Saved entries:
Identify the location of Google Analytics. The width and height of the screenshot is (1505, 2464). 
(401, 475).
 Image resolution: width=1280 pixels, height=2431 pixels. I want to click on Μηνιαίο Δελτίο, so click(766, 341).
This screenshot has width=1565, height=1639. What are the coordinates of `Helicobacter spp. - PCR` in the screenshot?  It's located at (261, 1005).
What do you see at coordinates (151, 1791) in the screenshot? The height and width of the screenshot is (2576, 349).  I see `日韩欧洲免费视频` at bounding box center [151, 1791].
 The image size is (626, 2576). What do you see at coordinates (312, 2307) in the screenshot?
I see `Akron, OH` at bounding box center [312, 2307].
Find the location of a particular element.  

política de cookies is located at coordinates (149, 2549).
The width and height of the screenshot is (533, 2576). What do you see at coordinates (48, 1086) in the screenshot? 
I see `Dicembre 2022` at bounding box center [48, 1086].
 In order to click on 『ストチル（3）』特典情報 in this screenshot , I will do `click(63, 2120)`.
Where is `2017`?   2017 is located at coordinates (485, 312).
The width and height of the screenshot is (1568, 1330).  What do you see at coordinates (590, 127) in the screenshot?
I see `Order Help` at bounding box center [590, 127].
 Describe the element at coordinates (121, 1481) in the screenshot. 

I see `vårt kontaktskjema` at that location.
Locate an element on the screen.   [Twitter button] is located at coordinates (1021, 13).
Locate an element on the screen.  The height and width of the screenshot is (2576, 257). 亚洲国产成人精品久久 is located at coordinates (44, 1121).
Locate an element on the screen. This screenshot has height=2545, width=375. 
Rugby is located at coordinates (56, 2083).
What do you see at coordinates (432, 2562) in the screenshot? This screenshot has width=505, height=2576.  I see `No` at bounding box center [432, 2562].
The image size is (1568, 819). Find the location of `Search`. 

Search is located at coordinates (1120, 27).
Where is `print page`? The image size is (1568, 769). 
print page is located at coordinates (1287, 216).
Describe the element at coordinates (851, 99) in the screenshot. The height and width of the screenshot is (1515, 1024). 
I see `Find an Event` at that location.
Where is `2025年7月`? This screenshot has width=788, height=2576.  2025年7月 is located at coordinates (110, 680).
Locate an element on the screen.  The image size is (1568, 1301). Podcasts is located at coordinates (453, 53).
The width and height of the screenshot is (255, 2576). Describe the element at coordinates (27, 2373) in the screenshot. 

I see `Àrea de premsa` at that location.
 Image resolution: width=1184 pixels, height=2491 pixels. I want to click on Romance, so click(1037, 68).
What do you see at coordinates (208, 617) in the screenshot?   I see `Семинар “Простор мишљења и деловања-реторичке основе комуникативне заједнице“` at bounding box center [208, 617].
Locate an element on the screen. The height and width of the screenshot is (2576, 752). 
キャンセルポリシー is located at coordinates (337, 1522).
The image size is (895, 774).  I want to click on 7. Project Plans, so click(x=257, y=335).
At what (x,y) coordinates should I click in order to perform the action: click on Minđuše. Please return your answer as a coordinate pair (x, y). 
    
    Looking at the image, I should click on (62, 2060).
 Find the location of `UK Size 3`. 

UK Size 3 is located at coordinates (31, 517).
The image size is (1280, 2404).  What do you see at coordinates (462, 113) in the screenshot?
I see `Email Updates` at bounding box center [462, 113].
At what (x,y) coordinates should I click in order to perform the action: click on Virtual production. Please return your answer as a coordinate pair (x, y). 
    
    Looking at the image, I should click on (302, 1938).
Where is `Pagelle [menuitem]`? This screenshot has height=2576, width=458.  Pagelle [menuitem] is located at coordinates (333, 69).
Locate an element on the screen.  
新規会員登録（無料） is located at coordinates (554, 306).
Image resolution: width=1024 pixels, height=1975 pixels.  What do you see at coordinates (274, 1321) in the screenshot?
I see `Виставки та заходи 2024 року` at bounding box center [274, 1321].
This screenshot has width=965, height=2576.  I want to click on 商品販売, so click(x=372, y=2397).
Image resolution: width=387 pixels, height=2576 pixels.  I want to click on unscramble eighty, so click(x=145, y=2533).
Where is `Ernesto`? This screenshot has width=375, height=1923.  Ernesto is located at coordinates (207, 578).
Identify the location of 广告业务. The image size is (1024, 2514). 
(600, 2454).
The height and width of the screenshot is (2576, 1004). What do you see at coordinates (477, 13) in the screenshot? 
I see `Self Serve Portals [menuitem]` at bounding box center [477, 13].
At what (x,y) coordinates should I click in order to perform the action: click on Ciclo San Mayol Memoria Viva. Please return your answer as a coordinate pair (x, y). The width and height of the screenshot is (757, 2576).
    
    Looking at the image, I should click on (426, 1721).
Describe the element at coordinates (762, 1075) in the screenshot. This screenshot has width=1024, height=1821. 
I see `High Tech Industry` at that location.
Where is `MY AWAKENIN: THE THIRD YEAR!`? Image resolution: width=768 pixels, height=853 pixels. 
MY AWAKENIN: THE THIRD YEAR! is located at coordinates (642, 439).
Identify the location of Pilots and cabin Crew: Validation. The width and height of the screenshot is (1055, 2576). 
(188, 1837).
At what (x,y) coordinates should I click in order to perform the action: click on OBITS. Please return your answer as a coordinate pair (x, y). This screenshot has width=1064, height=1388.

WHAT TO DO: Look back at the entries above. Retype the line with "The image size is (1568, 819).", the line with "The image size is (895, 774).", and all lines in between.

WRITTEN SOLUTION:
The image size is (1568, 819). Find the location of `Search`. 

Search is located at coordinates (1120, 27).
Where is `print page`? The image size is (1568, 769). 
print page is located at coordinates (1287, 216).
Describe the element at coordinates (851, 99) in the screenshot. The height and width of the screenshot is (1515, 1024). 
I see `Find an Event` at that location.
Where is `2025年7月`? This screenshot has width=788, height=2576.  2025年7月 is located at coordinates (110, 680).
Locate an element on the screen.  The image size is (1568, 1301). Podcasts is located at coordinates (453, 53).
The width and height of the screenshot is (255, 2576). Describe the element at coordinates (27, 2373) in the screenshot. 

I see `Àrea de premsa` at that location.
 Image resolution: width=1184 pixels, height=2491 pixels. I want to click on Romance, so click(1037, 68).
What do you see at coordinates (208, 617) in the screenshot?   I see `Семинар “Простор мишљења и деловања-реторичке основе комуникативне заједнице“` at bounding box center [208, 617].
Locate an element on the screen. The height and width of the screenshot is (2576, 752). 
キャンセルポリシー is located at coordinates (337, 1522).
The image size is (895, 774).  I want to click on 7. Project Plans, so click(x=257, y=335).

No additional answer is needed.